LITHIUM BATTERY MANAGEMNT SYSTEM
The most sophisticated level of control for a lithium battery is the Battery Management System. It maintains the same functions as the balance circuit and contains the same protections as the PCM. Where it differs is in its advanced protection and additional features
In a PCM, there is a singular protection level, but in a BMS, there can be multiple levels of protection. Why multiple levels? This is because the battery can perform at different levels and may have “surges” in those applications, for example the battery may have an in-rush surge current when discharging begins.
These protection concepts can be best understood with an example using one of Power Sonic’s batteries. The PSL-SC-1290 is a 12.8 volt 9 amp-hour battery with a maximum continuous discharge current of 20 amps. The first level of Over-Current Discharge Protection happens when the battery discharges between 20 and 30 amps with a time delay of 10 seconds. To release the protection, the load needs to be removed for 15 seconds. The second level of protection happens when the battery discharges between 25 and 35 amps for 3 second. The protection is again released upon removal of the load for 15 second. The third level of protection happens when the battery is discharged between 40 and 50 amps for 31 milliseconds. Like the other releases, the protection releases upon removal of load for 15 seconds. The multiple levels of protection allow the battery to discharge at a high rate to handle surge demands without damaging the battery.

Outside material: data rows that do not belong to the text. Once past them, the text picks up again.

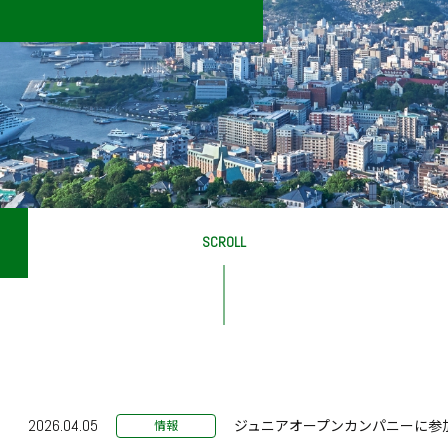
維持管理分野
SCROLL
2026.04.05
ジュニアオープンカンパニーに参加
情報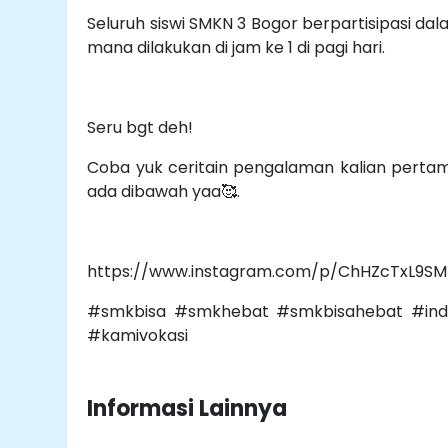
Seluruh siswi SMKN 3 Bogor berpartisipasi 
mana dilakukan di jam ke 1 di pagi hari.
Seru bgt deh!
Coba yuk ceritain pengalaman kalian pertama
ada dibawah yaa🥰.
https://www.instagram.com/p/ChHZcTxL9S
#smkbisa #smkhebat #smkbisahebat #indo
#kamivokasi
Informasi Lainnya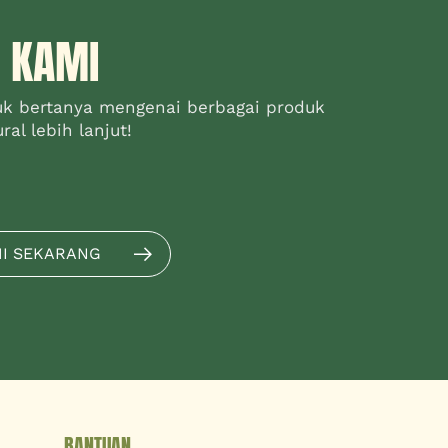
 KAMI
uk bertanya mengenai berbagai produk
al lebih lanjut!
MI SEKARANG
BANTUAN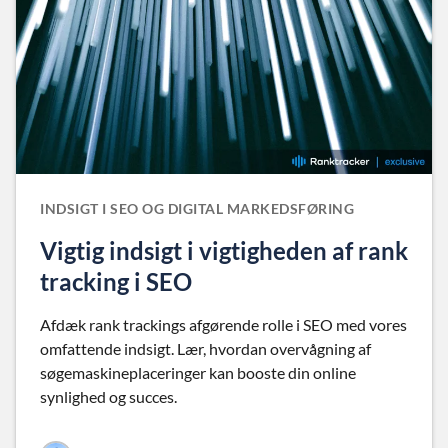
INDSIGT I SEO OG DIGITAL MARKEDSFØRING
Vigtig indsigt i vigtigheden af rank
tracking i SEO
Afdæk rank trackings afgørende rolle i SEO med vores
omfattende indsigt. Lær, hvordan overvågning af
søgemaskineplaceringer kan booste din online
synlighed og succes.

There are some additional insights you gain when you have a BMS. This includes the State of Charge function, State of Health, cycle count, and additional history of the battery. All this information is very useful to have over the life of the battery, but how do you read it?
To read this information the battery needs to have a communications protocol. This can be through a wireless protocol, or a wired protocol.
In our Lithium Bluetooth battery series, the battery communicates to an app on your phone via Bluetooth. Once inside the app, you can see what is happening live on the battery as deep as on a cell level. For more information about the Bluetooth series and the Bluetooth app, please see our Bluetooth App Guide.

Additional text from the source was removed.